Device trees I: Are we having fun yet?
Device trees I: Are we having fun yet?
Posted Nov 12, 2013 23:09 UTC (Tue) by mwsealey (subscriber, #71282)Parent article: Device trees I: Are we having fun yet?
There definitely should be a little standardization around it - imagine a platform where USB ports are present but also parts are soldered to the PCB. They will *always* appear at the same places in the USB topology.
PCI device "compatible" properties are usually derived from the device and vendor ids (and sub ids) in the configuration space. USB has much the same thing. If you ever enabled dynamic network device naming on a modern Linux kernel, it is much the same gobbledegook string - v8081d1504u8181s8171.
If it is fixed to the board, then it should be fixed in the tree. And sometimes, hubs and other USB devices need configuring to tell them they're fixed to a board and their ports are not hot-pluggable.
For a dynamic firmware implementation that can generate a device-tree on the fly (more relevant on PowerPC than ARM, but there is no reason it cannot happen on ARM), it is still expected that it would fill in /chosen properly in the final device tree for things like it's boot device. In this case, a USB device has to be present in the tree to be referenced by phandle.

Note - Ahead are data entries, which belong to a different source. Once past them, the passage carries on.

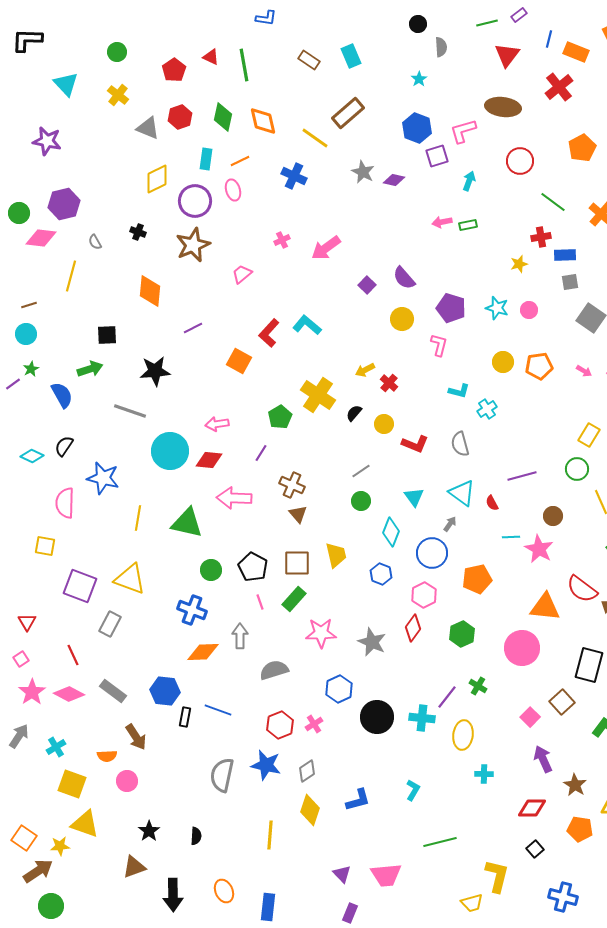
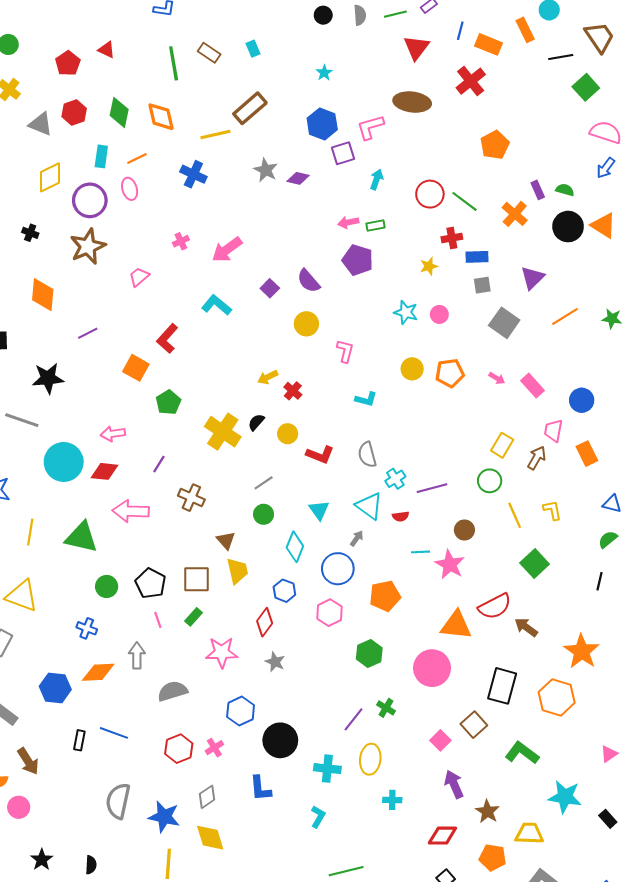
gray semicircle: (441, 47) -> (360, 15), moved
cyan rectangle: (351, 56) -> (253, 49), size x0.7
green line: (244, 65) -> (174, 63), moved
yellow line: (315, 138) -> (215, 134), turned -48
red circle: (520, 161) -> (430, 194), moved
purple pentagon: (451, 308) -> (358, 260), moved
cyan L-shape: (307, 325) -> (216, 305), moved
yellow cross: (318, 395) -> (223, 432), moved
cyan cross: (487, 409) -> (395, 479), moved
green pentagon: (280, 417) -> (168, 402), moved
red semicircle: (492, 503) -> (401, 516), turned -70
brown triangle: (298, 514) -> (226, 540), moved
red semicircle: (582, 589) -> (495, 606), turned -64
green rectangle: (294, 599) -> (193, 617), size x0.7
blue cross: (192, 610) -> (87, 628), size x0.7
red diamond: (413, 628) -> (265, 622), moved
gray star: (372, 642) -> (275, 662), size x0.7
blue hexagon: (165, 691) -> (55, 688), moved
cyan cross: (422, 718) -> (327, 769), moved
blue star: (266, 765) -> (164, 817), moved
blue L-shape: (358, 800) -> (260, 788), moved, turned 100
yellow diamond: (310, 810) -> (210, 838), turned -36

For WiFi and suchlike, it is acceptable that a 'pretend' rfkill node might be created to control the devices and follow the Linux subsystem, but this would go against the OS-neutrality of device trees. In this case, the solution is simple. If it is soldered down or shipped as a fixed option in a consumer device (such as in a Netbook, under a door you may remove but wouldn't want to remove the warranty sticker to do so) then it should be listed.